I actually had a couple of friends who did exactly what you are describing. They came up with a business plan with the intention of turning it into a profitable venture, agreed to maintain the property as a tenant would, and pledged paying rent once they became profitable.
In their case, they had a specific plan for making money, which included memberships, event fees, sub-leasing offices, renting desks in shared offices, etc.
They also found a property that the owner was sitting on until the real estate market got better. The owner was hoping to sell to condo developers once the market improved. Since the property was just sitting there and the owner had no intention of improving it, having free tenants in there would be preferable to having it sit empty or having a tenant that required the owner to build-out or improve the property.
They also paid their own utilities, which were billed directly by the providers.
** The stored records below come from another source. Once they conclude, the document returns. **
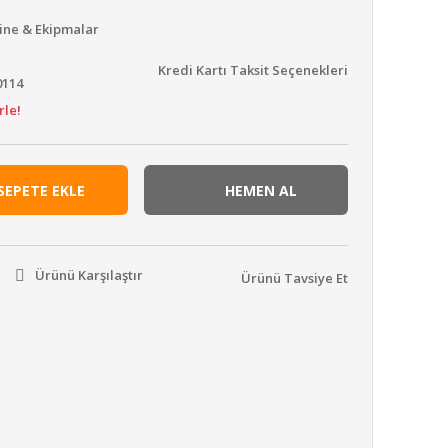
ine & Ekipmalar
Kredi Kartı Taksit Seçenekleri
0114
rle!
SEPETE EKLE
HEMEN AL
Ürünü Karşılaştır
Ürünü Tavsiye Et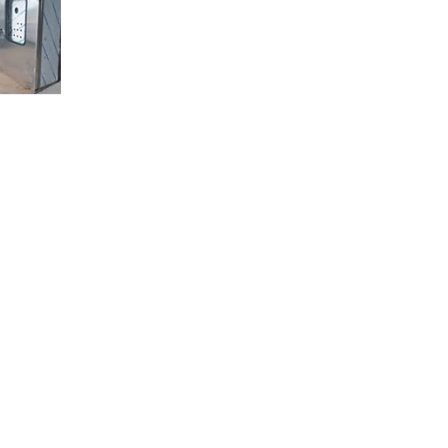
Xe đẩy inox
Tủ điện inox
Tủ để đồ bằng inox
Thiết bị nhà bếp inox
Phụ kiện nhôm định hình
Máng nước inox
Kệ inox
Băng tải nhôm định hình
That way there was no out-of-pocket expenses for the owner, since the tenants were responsible for their own electricity, water, internet, phones, etc.
The co-working space operated for many years successfully and attracted a loyal community until the leaders decided to go on to explore new opportunities. Once the co-working space moved out, the building was tore down, and the lot sold to a condo developer.
If I were to do the same thing, I would have added a little cafe, with coffee, snacks and a simple lunch menu, or perhaps outsource that to a food truck or another vendor. If done right, I think that would have attracted more people, and provided additional revenue.
The key is that they had a solid plan, and were able to convince the owner that it was in his best interest to accept their proposition.
Remember, you are competing with paying tenants, so make sure you have a compelling proposition.